+++ EXERCISE MATERIALS +++
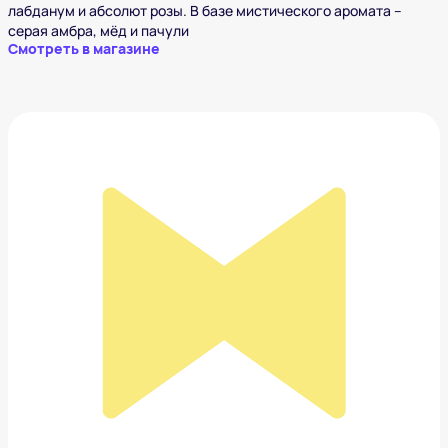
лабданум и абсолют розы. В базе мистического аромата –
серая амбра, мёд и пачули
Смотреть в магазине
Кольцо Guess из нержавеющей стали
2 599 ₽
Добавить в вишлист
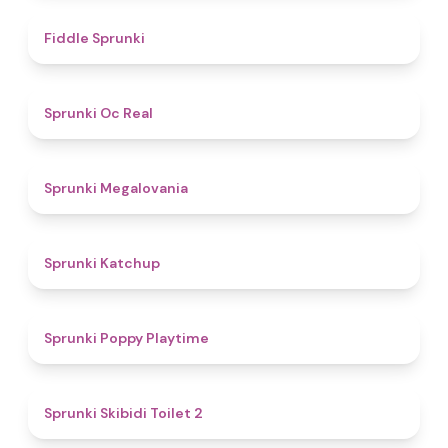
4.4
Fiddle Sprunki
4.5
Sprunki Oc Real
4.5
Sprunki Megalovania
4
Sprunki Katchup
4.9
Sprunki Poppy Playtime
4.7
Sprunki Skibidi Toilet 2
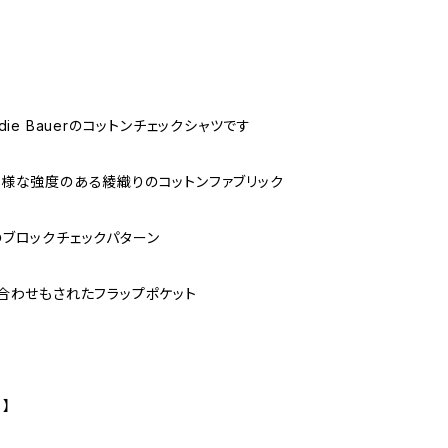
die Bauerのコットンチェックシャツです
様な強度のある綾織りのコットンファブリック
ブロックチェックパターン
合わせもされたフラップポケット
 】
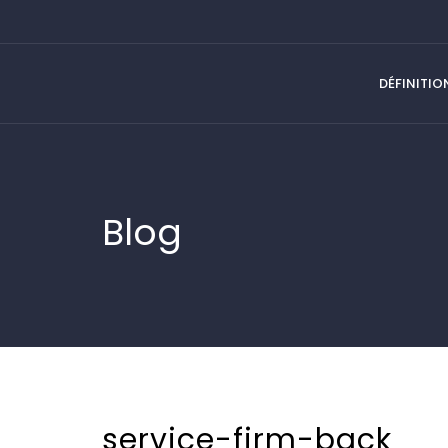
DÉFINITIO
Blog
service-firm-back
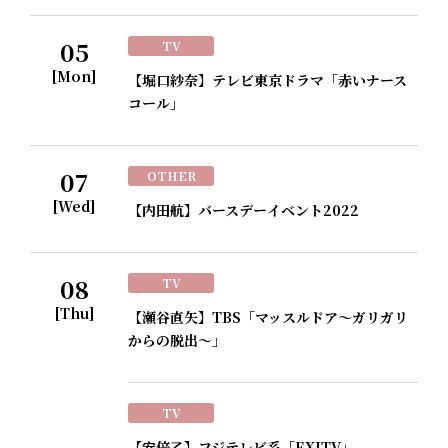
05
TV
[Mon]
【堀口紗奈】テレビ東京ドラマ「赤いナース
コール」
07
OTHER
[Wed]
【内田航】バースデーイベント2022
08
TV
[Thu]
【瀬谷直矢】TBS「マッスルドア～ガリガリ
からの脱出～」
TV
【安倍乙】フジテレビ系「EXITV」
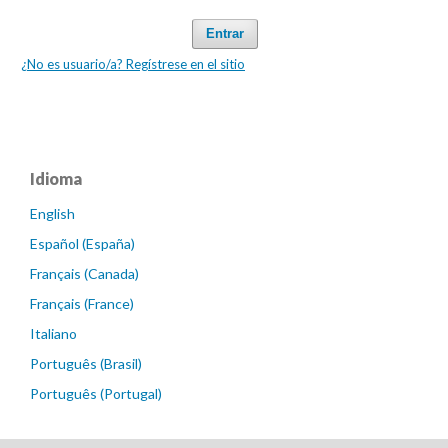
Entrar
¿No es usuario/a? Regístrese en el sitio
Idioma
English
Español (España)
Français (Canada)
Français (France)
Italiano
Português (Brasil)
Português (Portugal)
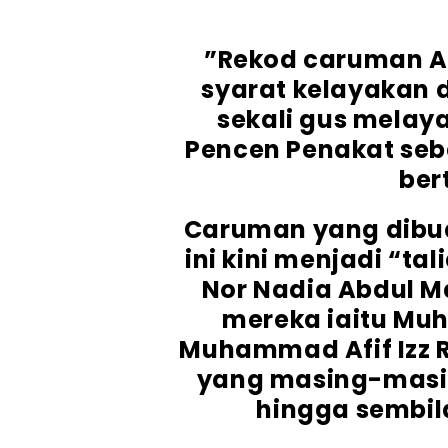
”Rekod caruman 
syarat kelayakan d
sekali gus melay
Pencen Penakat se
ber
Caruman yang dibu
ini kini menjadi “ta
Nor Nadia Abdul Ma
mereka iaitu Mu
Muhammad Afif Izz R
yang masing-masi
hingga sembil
+++
+++ EXERCISE MATERIALS +++
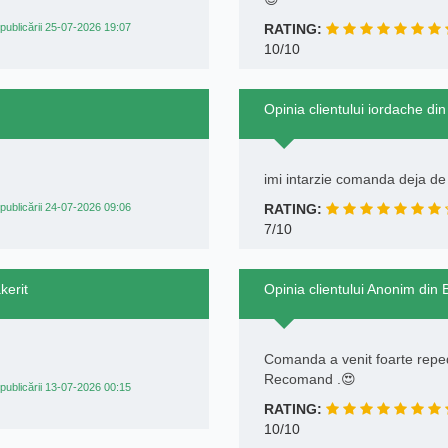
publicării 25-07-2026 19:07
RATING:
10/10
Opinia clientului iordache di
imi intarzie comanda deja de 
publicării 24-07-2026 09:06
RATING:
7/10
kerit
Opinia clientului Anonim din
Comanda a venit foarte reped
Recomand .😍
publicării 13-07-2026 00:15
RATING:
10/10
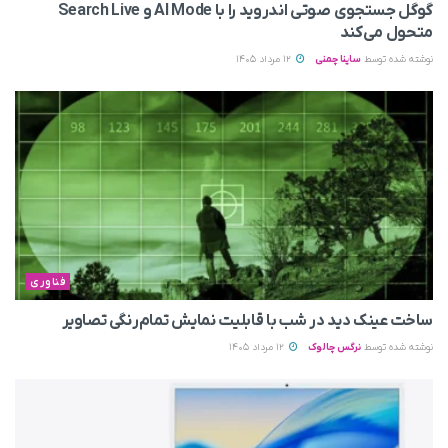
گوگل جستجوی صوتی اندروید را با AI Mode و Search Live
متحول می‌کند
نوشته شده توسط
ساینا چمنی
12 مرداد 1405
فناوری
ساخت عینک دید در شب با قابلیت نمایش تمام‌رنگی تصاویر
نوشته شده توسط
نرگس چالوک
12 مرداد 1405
+++
WHAT TO DO »
Which lines of the records above contain the word "publicării"? Report each one in full.

SOLUTION »
publicării 25-07-2026 19:07
publicării 24-07-2026 09:06
publicării 13-07-2026 00:15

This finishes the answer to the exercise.